A) Images of RNA FISH targeting three long introns (GLC7, YRA1, DBP2) in young and old cells. B) Quantification of GLC7 intron RNA FISH foci localization in young and old cells (n=295, cohorts of ∼100 cells) C) Principle of the pre-mRNA translation reporter (left panel) adapted from (Sorenson et al. 2014). D) Images of the pre-mRNA translation reporter in cells (right panel) of indicated genotype (top) at indicated ages (bottom). E) Ratio of mCherry/GFP signal in the same cells at 0h and after 24 hours of aging. 119/146 cells have a ratio greater than “1” F) Log2 ratio of mCherry/GFP in cells of indicated genotype as a function of age, normalized to wt median at 0h (n=60, 35, 32).
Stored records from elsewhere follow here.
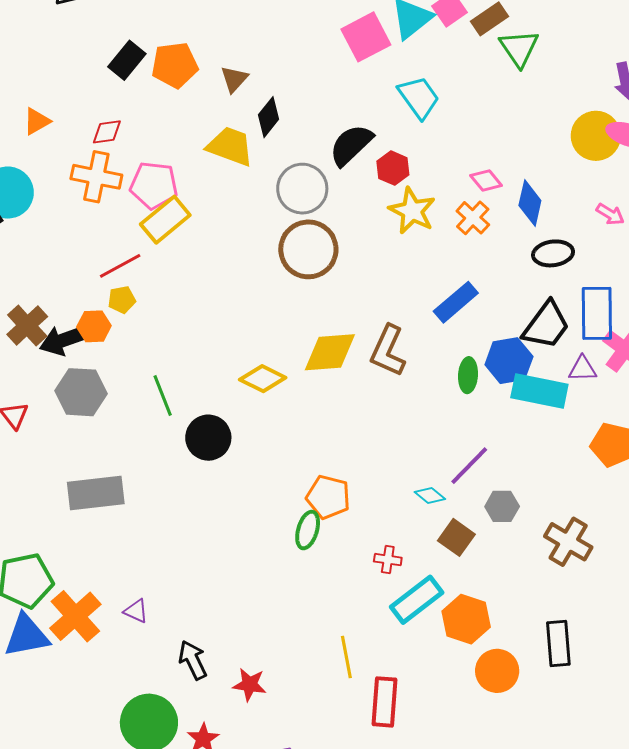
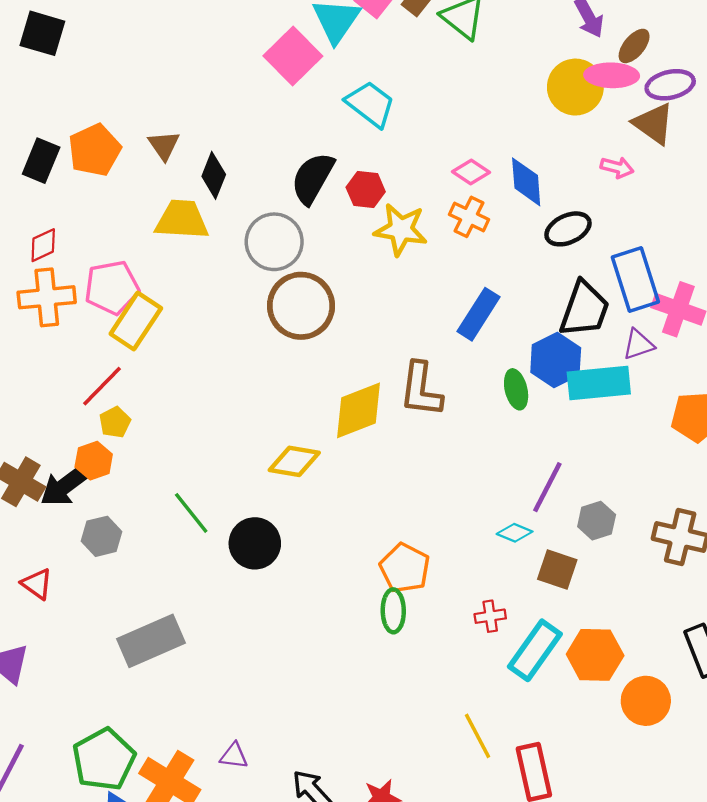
gray hexagon: (81, 392) -> (102, 536), size x0.7
orange pentagon: (328, 497) -> (405, 568), turned 30

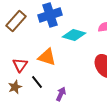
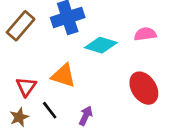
purple arrow: (61, 94) -> (86, 116), moved

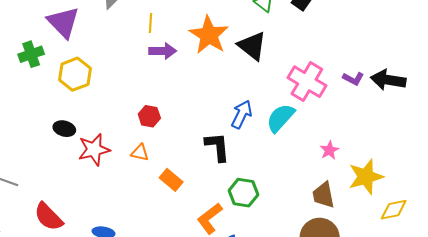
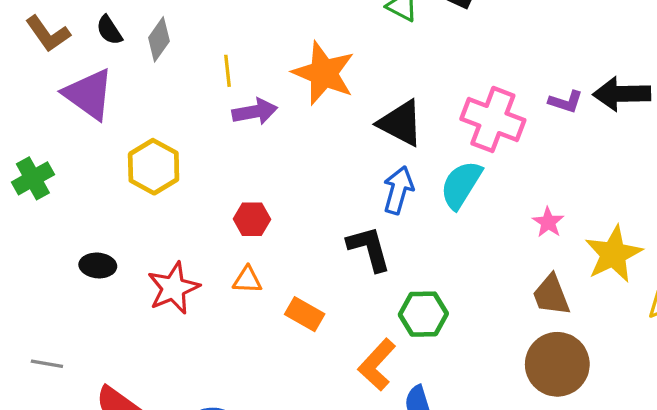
black triangle: (252, 46) -> (401, 123), moved
green cross: (31, 54) -> (33, 178), moved
yellow hexagon: (75, 74) -> (154, 167), moved
black ellipse: (64, 129) -> (98, 265), moved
Unpaired T-test comparing mCherry/GFP intensity of cells at 12 or 24h (*<0.05, **<0.005, ***<0.0005).

Pre-mRNA leakage is sufficient to drive asymmetric chromatid partitioning

A) Chromosome II mis-segregation in cells of indicated genotypes (n=2774,3000,5269,2650,1607). Each data point represents anaphase mis-segregation frequency in the cohort of >300 cells B) Fraction of chromosome II mis-segregation with old (red) or new SPB (pink) in anaphase cells of indicated genotype (n=50,30 cohorts of ∼10 mis-segregation events). Unpaired T-test (*<0.05, **<0.005, ***<0.0005).

Introns affect chromosome loss, but not whole nuclei mis-segregation in aging

A) Stills of a whole nuclear mis-segregation event, with both SPBs ending up in the daughter cell. B) Quantification of the frequency of whole nuclear mis-segregation events in wt and 3xΔi (n=450 cells, cohorts of 50 cells, Unpaired T-test. C) Replicative lifespan of wt, GLC7Δi, Ipl1-321 and Ipl1-321 GLC7Δi cells grown at 27 Celsius (n=300), Log-rank (Mentel Cox) test *<0.05,**<0.005,***<0.0005.D) Frequency of chromosome II loss in wt, Ipl1-321, Ipl1-321 3xΔi (GLC7-Δi MCM21-Δi NBL1Δi) at 0h (∼0-3 CBE), 12h (∼8-12 CBE) and 24h (∼18-22 CBE) at 27°C. Each data point represents loss frequency in a cohort of ∼50 cells. Unpaired T-test (*<0.05, **<0.005).

The effect of introns on chromosome loss is not chromosome-specific

A) Replicative lifespan of wt, mad1Δ, mad2Δ cells. n>100 cells, Log-rank (Mentel Cox) test. B) Frequency of chromosome II, IV and GFP minichromosome loss (See Fig 1B) in wt and upon removal of intron of GLC7 at 24h (∼18-22 CBE). Each data point represents a fraction of loss in a cohort of ∼50 cells. Unpaired T-test (*<0.05, **<0.005, ***<0.0005).

The 3xΔi removal does not alter mitotic timing, growth or budding in old age due to GLC7Δi duplication.

A) Stills depicting the method of mitotic timing quantification in young cells, measuring the time between SPB alignment and SPB separation, marking anaphase onset B) Mitotic timing in wt and 3xΔi cells (n>50, unpaired T-test). C) 10-fold serial dilution spot assay for different intron removal strains. YPD, two days of growth, 30°C. D) Measuring the timing between the emergence of the bud and cytokinesis in the final completed division of the replicative lifespan in wt and 3xΔi cells(n>50, unpaired T-test). E) Map of the GLC7 locus on chromosome V, the flanking Ty1 elements, and the result of Ty1 transposition. F) The result of tagging the duplicated locus with C-terminal ye-GFP tag. Upon tagging the GLC7-Δi but not the wt GLC7 locus, the locus duplication becomes evident.

smRNA FISH probes are intron specific

A) Images of smRNA FISH experiments in wt and GLC7-Δi cells. B) Quantification of smRNA FISH foci per cell in wt and GLC7-Δi cells. C) Quantification of smRNA FISH foci per cell in wt cells at 0 and 28h of aging (n>300, cohorts of 100+ cells).